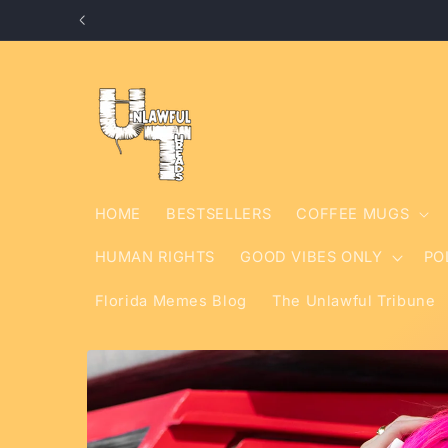
Skip to
content
HOME
BESTSELLERS
COFFEE MUGS
HUMAN RIGHTS
GOOD VIBES ONLY
PO
Florida Memes Blog
The Unlawful Tribune
Skip to
product
information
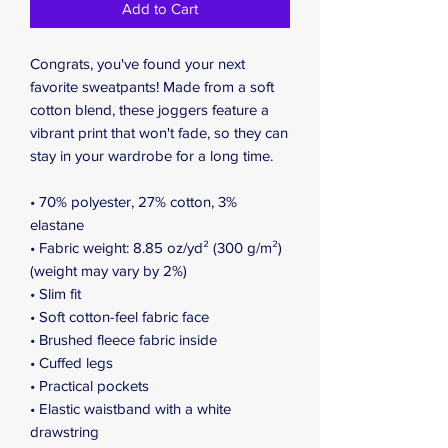
Add to Cart
Congrats, you've found your next 
favorite sweatpants! Made from a soft 
cotton blend, these joggers feature a 
vibrant print that won't fade, so they can 
stay in your wardrobe for a long time.
• 70% polyester, 27% cotton, 3% 
elastane
• Fabric weight: 8.85 oz/yd² (300 g/m²) 
(weight may vary by 2%)
• Slim fit
• Soft cotton-feel fabric face
• Brushed fleece fabric inside
• Cuffed legs
• Practical pockets
• Elastic waistband with a white 
drawstring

━━━━

ASSIGNMENT —
Repeat the material above exactly. Leave every picture out of it.

THE COMPLETED TASK —
Skip to
content
HOME
BESTSELLERS
COFFEE MUGS
HUMAN RIGHTS
GOOD VIBES ONLY
PO
Florida Memes Blog
The Unlawful Tribune
Skip to
product
information
Add to Cart
Congrats, you've found your next 
favorite sweatpants! Made from a soft 
cotton blend, these joggers feature a 
vibrant print that won't fade, so they can 
stay in your wardrobe for a long time.
• 70% polyester, 27% cotton, 3% 
elastane
• Fabric weight: 8.85 oz/yd² (300 g/m²) 
(weight may vary by 2%)
• Slim fit
• Soft cotton-feel fabric face
• Brushed fleece fabric inside
• Cuffed legs
• Practical pockets
• Elastic waistband with a white 
drawstring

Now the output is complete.